All that is needed is each line of the entries holding the word "Доступно", copied as it stands.
-- Records shown follows --
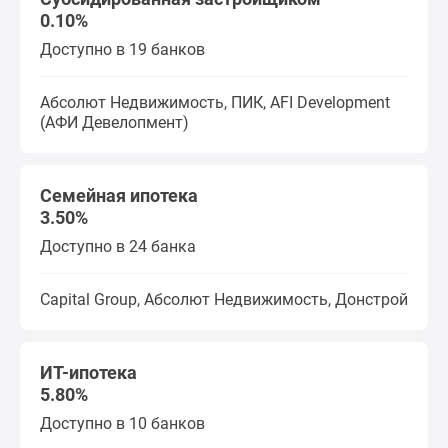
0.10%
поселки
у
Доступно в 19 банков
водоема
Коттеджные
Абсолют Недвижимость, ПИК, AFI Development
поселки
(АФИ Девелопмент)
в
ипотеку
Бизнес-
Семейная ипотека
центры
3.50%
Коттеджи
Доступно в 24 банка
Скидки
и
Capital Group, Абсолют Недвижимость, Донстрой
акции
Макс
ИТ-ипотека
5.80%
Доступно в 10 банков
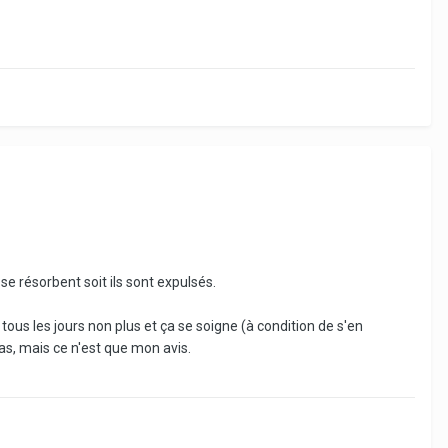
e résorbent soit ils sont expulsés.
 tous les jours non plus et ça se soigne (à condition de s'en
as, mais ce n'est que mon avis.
-- Records shown concluded --
-- Records shown follows --
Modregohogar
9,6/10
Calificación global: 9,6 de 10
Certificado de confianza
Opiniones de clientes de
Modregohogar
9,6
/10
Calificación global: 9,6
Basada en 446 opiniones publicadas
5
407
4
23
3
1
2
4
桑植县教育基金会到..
-- Records shown concluded --
◆ **Response to the exercise**
Доступно в 19 банков
Доступно в 24 банка
Доступно в 10 банков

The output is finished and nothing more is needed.